So, since we have never seriously considered public education, we are going back to the home schooling route, which worked pretty well before the private school. Welcome to the science minefield. Dylan Lovan, of the Fort Wayne Journal Gazette has a story about what to expect from your average home school curriculum. He writes:
Christian-based materials dominate a growing home-school education market that encompasses more than 1.5 million students in the U.S. And for most home-school parents, a Bible-based version of the Earth’s creation is exactly what they want: Federal statistics from 2007 show 83 percent of home-schooling parents want to give their children “religious or moral instruction.”It is worth pointing out that those are not necessarily the same thing. We want to give our children religious and moral instruction as well. We just don't want it to be young earth creationism. Therefore, it is not clear how many of those 83% are YEC-oriented . It is clear that this is part theology but part business as well:
The size of the business of home-school texts isn’t clear because the textbook industry is fragmented, and privately held publishers don’t give out sales numbers.

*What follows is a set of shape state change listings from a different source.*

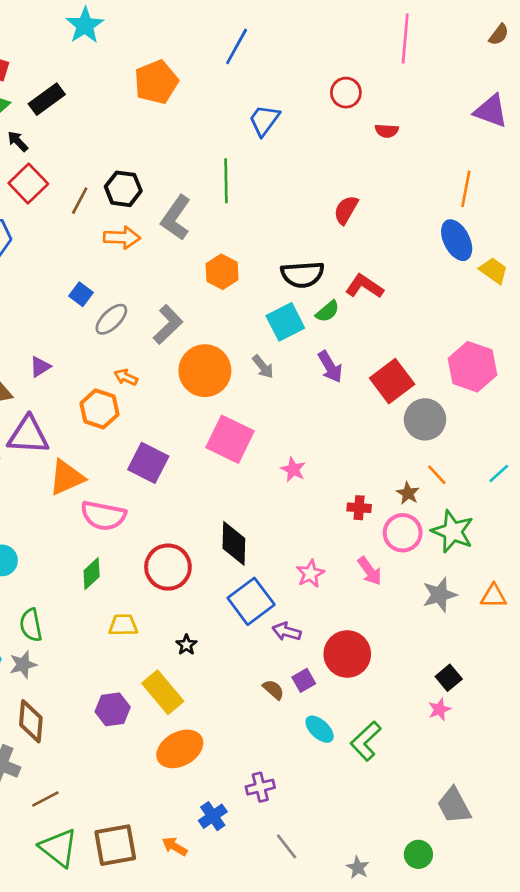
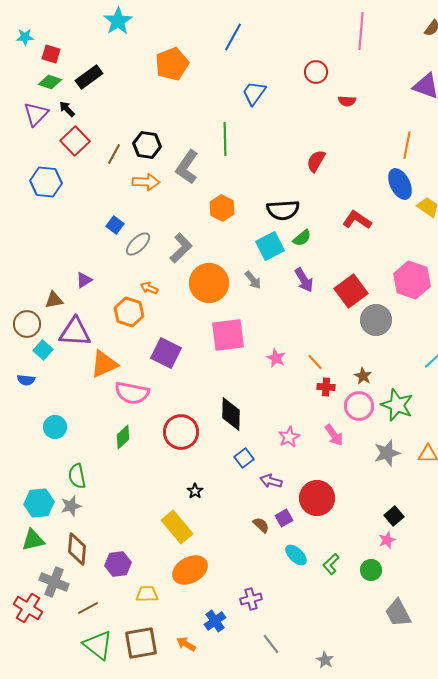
red L-shape: (364, 286) -> (357, 220), moved
pink square: (230, 439) -> (228, 335), turned -33
orange line: (437, 475) -> (315, 362), moved
blue square: (251, 601) -> (244, 458), size x0.6
yellow trapezoid: (123, 625) -> (147, 594), moved
purple hexagon: (113, 709) -> (118, 564), moved
green L-shape: (366, 741) -> (331, 564), size x0.7
green circle: (418, 854) -> (371, 570), moved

Slatter said home-school material sales reach about $1 billion annually in the U.S.So, is it about the science or is it about the Benjamins? When Jerry Coyne, author of Why Evolution is True, and Virginia Tech professor Duncan Porter reviewed some of the textbooks from Bob Jones University and Apologia, they gave them Fs for failing to teach basic biology and evolutionary theory. That brought this response:
Publishers are well aware of the market, said Jay Wile, a former chemistry professor in Indianapolis who helped launch the Apologia curriculum in the early 1990s.

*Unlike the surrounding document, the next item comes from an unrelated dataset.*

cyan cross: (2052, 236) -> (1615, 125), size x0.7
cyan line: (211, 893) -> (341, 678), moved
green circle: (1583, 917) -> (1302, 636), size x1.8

“If I’m planning to write a curriculum, and I want to write it in a way that will appeal to home-schoolers, I’m going to at least find out what my demographic is,” he said.

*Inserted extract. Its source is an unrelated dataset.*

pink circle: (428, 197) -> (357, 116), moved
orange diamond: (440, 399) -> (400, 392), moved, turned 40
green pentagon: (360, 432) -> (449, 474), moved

Wile countered that Coyne “feels compelled to lie in order to prop up a failing hypothesis. We definitely do not lie to the students. We tell them the facts that people like Dr. Coyne would prefer to cover up.”That's contemptible. What is Coyne lying about? Why would he lie? What evidence does Wile have that it is failing? My son uses an Apologia science book for his class at school. After reading that quote, I am sorely tempted to burn it the minute he has his last day at class! The book is called Exploring Creation with Botany and is part of the "day" series and I have blogged about my experience with this book here. The writer didn't just get things wrong, she got BASIC things wrong—as though she had no familiarity with what she was writing about. Is this academic integrity? Is this how we want our students and children to learn?